If possible, I want to leave the daughterboard backwards compatible and redesign/rewire it as a last resort.
Original PDF can be downloaded from:
Edit: (26.11.2023) I was able to get my hands on 10x0.14mm2 shielded cable, a few ferrite beads (round a flat also) and conducted some testing. The noise source was a 12V solenoid - unknown type, around 3 Watts. The results:
- Without any shielding or ferrite, the oscilloscope shows the following when measuring the Vcc line of the LCD:
- Using 2 flat ferrite beads (twice as wide as my ribbon cable, so I looped my cable twice through it):
- Using 10x0.14mm2 round shielded cable with 2 ferrite beads, shielding tied to GND on the mainboard side:
I got the same results when probing the RS or EN pin. The test setup was: Voltcraft 4005 bench power supply, Owon XDS3062A oscilloscope (10x probe, AC coupling, probe attached directly on the display's pins), the solenoid was fed from the same power supply, as the mainboard. I repeated the tests by feeding the solenoid from a 12V lead-acid battery. The peak-peak voltages were about 30% lower, but still enough to confuse the display sometimes.
Next I tried to add a common mode choke before the input terminals. It again improved a bit on noise immunity, but still not enough to say it is a rock solid solution. The choke was not measured or calculated beforehand, I used one that was laying around (extracted from an old ATX PSU).
Edit (06.12.23): I may have found a way to overcome this problem. I would not call it a solution, but definitely an improvement. I added 1nF capacitors to the data lines on the LCD side of the cable (capacitors' other end tied to GND), and it improved more, than adding ferrite beads and shielded cable together. Before this hack I could scramble the display by switching a solenoid near the LCD cable about 6 times out of 10 tries, after this modification maybe 1 out of 50. I would like to add, that this works for my exact situation, and I am not sure this is applicable on other designs.
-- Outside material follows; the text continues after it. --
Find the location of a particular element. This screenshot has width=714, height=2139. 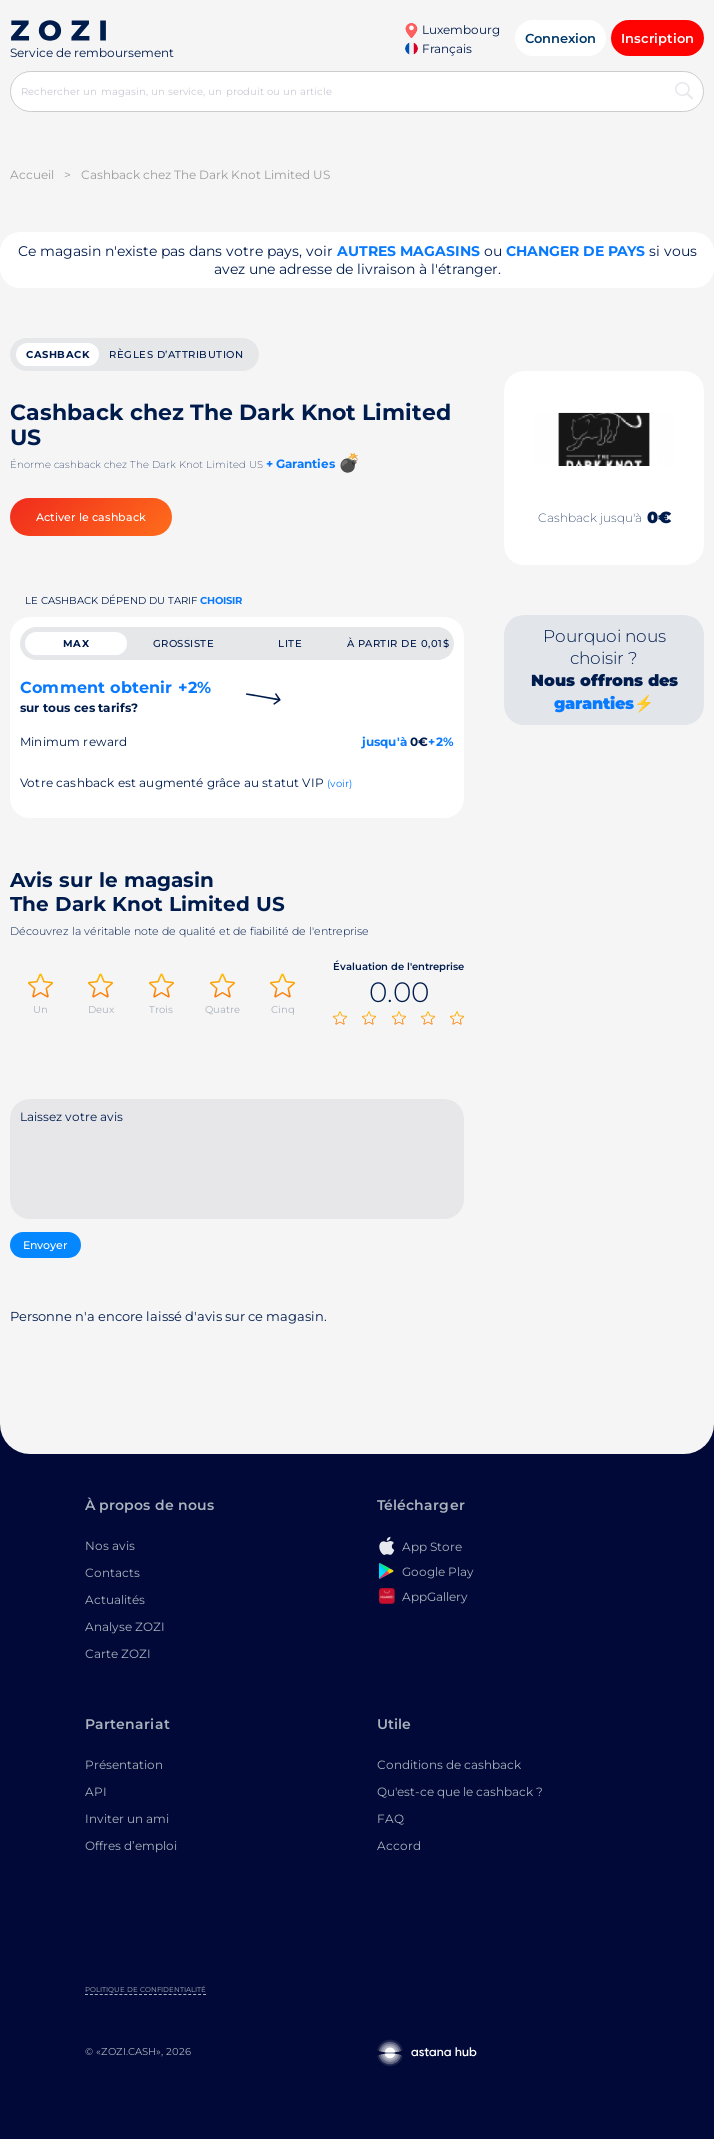

Contacts is located at coordinates (112, 1572).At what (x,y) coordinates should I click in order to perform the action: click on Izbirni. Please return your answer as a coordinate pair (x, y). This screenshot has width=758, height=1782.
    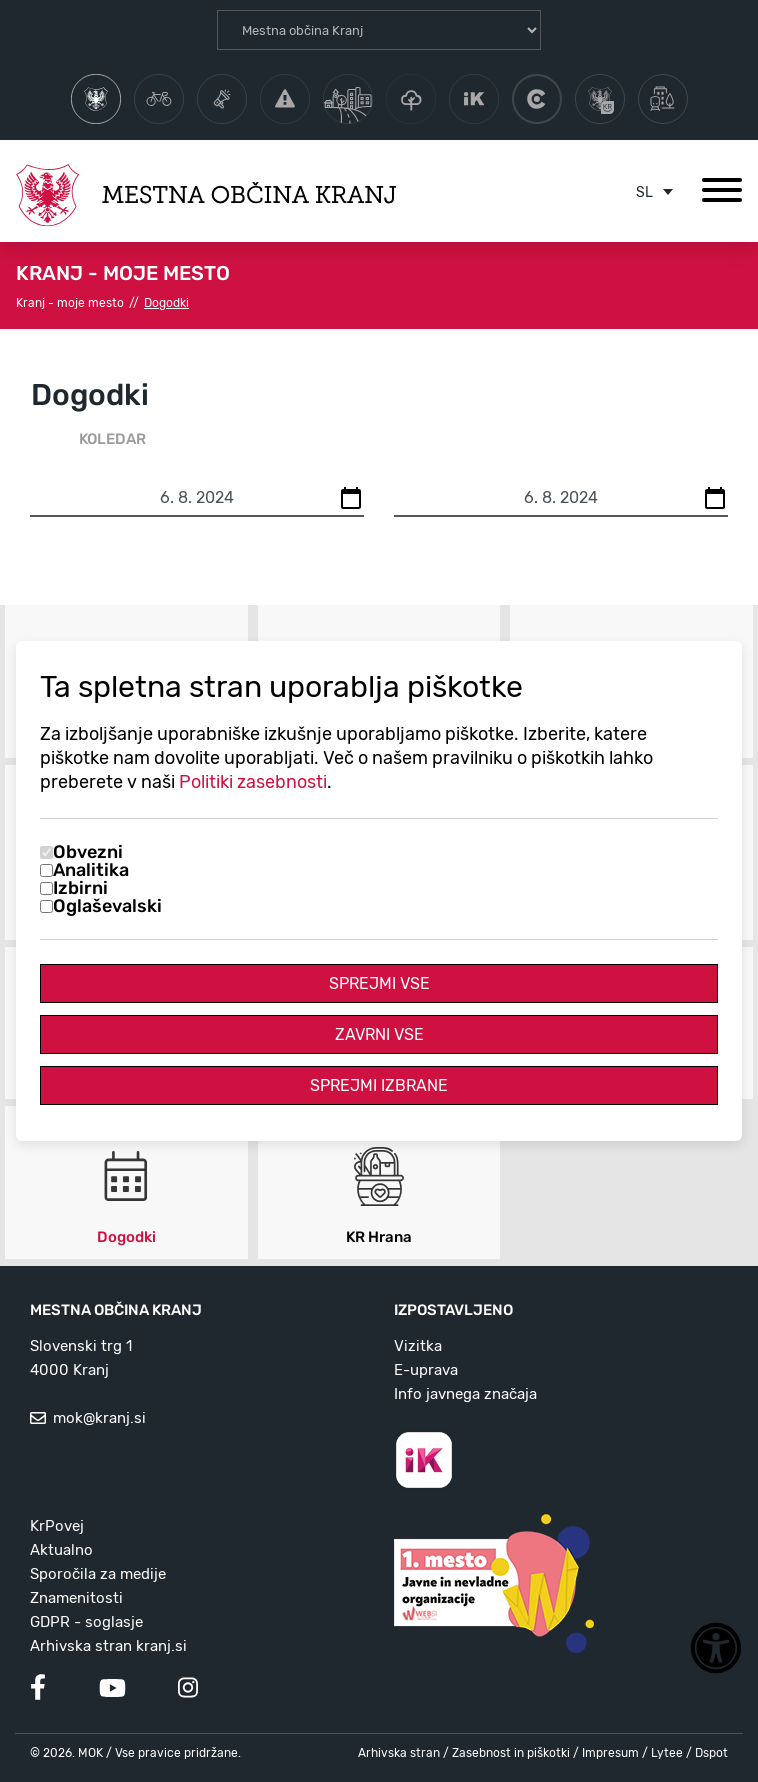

I was allowed to put these caps on my signal lines because the frequency of my signal is rather low (<100kHz) and it does not degrade the rise up time significantly. Also, after reading through many design notes, I suspect I have common mode noise on these lines when the inductive load switches off. For this, I will try to improve my PCB, adding a common mode filter after the 12V-5V buck converter.